I should've remembered from the last time I was there that they
serve the dressing on the side. And, sure enough, when the salad
came out this second time, it was a big bowl of stuff with a little
metal container filled with white dressing. (You can see the salad,
with the dressing poured on top, in the above photo.)

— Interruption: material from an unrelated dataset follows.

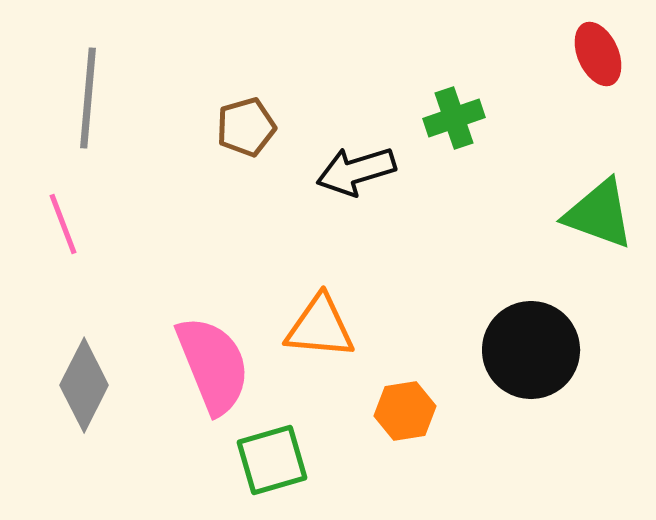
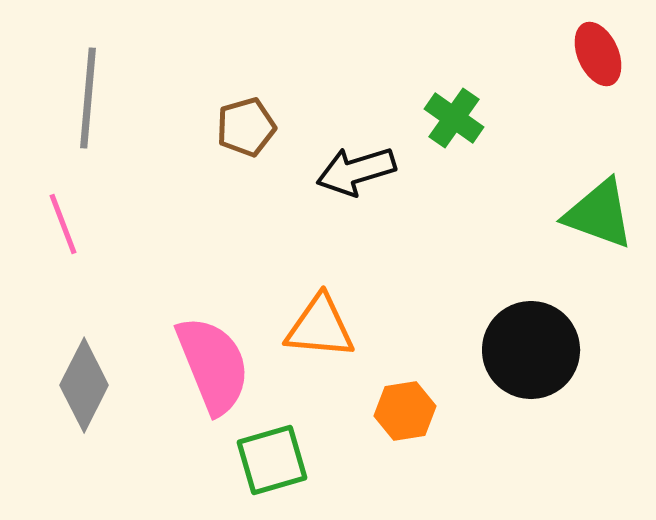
green cross: rotated 36 degrees counterclockwise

With all due respect to the chef: no no no no no no! That's not how
you serve a salad!
What makes a salad great, the reason people eat salad, is the way
that the dressing (an emulsification of oil and vinegar) coats
everything evenly, taking a series of disparate ingredients (here:
corn, cucumbers, tomatoes, hard-boiled eggs, and lettuce) and
transforming them into a unified whole.
Now you don't have to tell me why they served the dressing on the
side. I get it. DIETERS. Yes, many of you are on diets and would
prefer to distribute your own dressing yourselves. You want to add
the teeniest, tiniest speck of dressing to your bowl of raw vegetables
so you can pat yourself on the back and tell your Weight Watchers
coach that you only collected 32.815 points at that meal you went to
last night with your boss.
Otherwise, you may as well weigh your diners at the end of the meal.
You're not running a restaurant, you're running a spa.